- [WHAT IS REQUIRED]: Only the lines from the one with "RELATED POSTS" through the last line of the records below belong in your answer, reproduced exactly and with the pictures left out.

(Dataset entries)
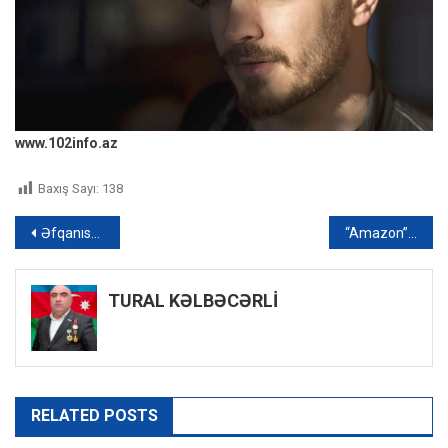
www.102info.az
Baxış Sayı:
138
Yazı
Əfqanıstan paytaxtında mobil rabitə dayandırılıb
“Amazon”un saytının keçmiş baş direktoru vəfat edib – FOTO
naviqasiyası
TURAL KƏLBƏCƏRLİ
RELATED POSTS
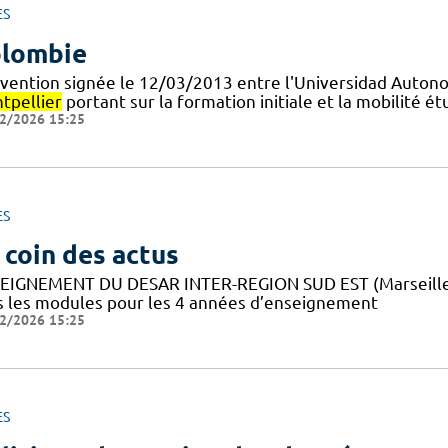
ES
lombie
vention signée le 12/03/2013 entre l'Universidad Auton
tpellier
portant sur la formation initiale et la mobilité 
2/2026 15:25
ES
 coin des actus
EIGNEMENT DU DESAR INTER-REGION SUD EST (Marseill
s les modules pour les 4 années d’enseignement
2/2026 15:25
ES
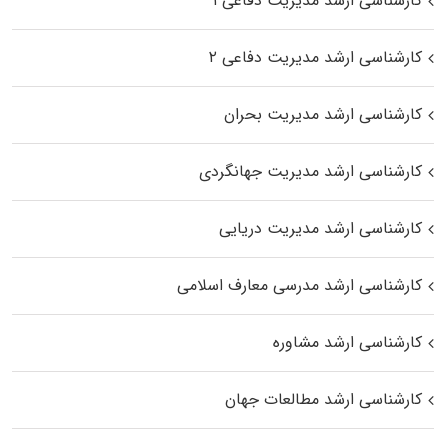
کارشناسی ارشد مدیریت دفاعی ۱
کارشناسی ارشد مدیریت دفاعی ۲
کارشناسی ارشد مدیریت بحران
کارشناسی ارشد مدیریت جهانگردی
کارشناسی ارشد مدیریت دریایی
کارشناسی ارشد مدرسی معارف اسلامی
کارشناسی ارشد مشاوره
کارشناسی ارشد مطالعات جهان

- [YOUR SOLUTION]:
RELATED POSTS
ES
lombie
vention signée le 12/03/2013 entre l'Universidad Auton
tpellier
portant sur la formation initiale et la mobilité 
2/2026 15:25
ES
 coin des actus
EIGNEMENT DU DESAR INTER-REGION SUD EST (Marseill
s les modules pour les 4 années d’enseignement
2/2026 15:25
ES
کارشناسی ارشد مدیریت دفاعی ۱
کارشناسی ارشد مدیریت دفاعی ۲
کارشناسی ارشد مدیریت بحران
کارشناسی ارشد مدیریت جهانگردی
کارشناسی ارشد مدیریت دریایی
کارشناسی ارشد مدرسی معارف اسلامی
کارشناسی ارشد مشاوره
کارشناسی ارشد مطالعات جهان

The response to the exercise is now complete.